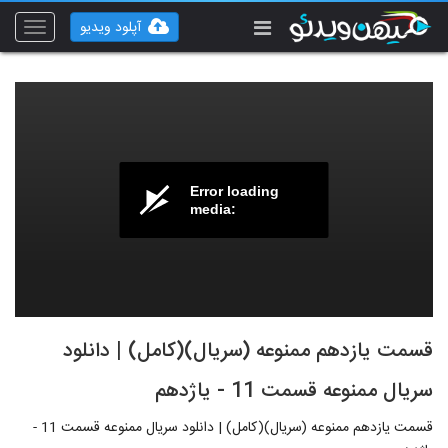
آپلود ویدیو
Toggle
vigation
Error loading
media:
قسمت یازدهم ممنوعه (سریال)(کامل) | دانلود
سریال ممنوعه قسمت 11 - یاژدهم
قسمت یازدهم ممنوعه (سریال)(کامل) | دانلود سریال ممنوعه قسمت 11 -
· · · · · · ·
**YOUR TASK:** Word for word, please reproduce each entry above and leave out every picture.

**RESULT OF THIS EXERCISE:**
آپلود ویدیو
Toggle
vigation
Error loading
media:
قسمت یازدهم ممنوعه (سریال)(کامل) | دانلود
سریال ممنوعه قسمت 11 - یاژدهم
قسمت یازدهم ممنوعه (سریال)(کامل) | دانلود سریال ممنوعه قسمت 11 -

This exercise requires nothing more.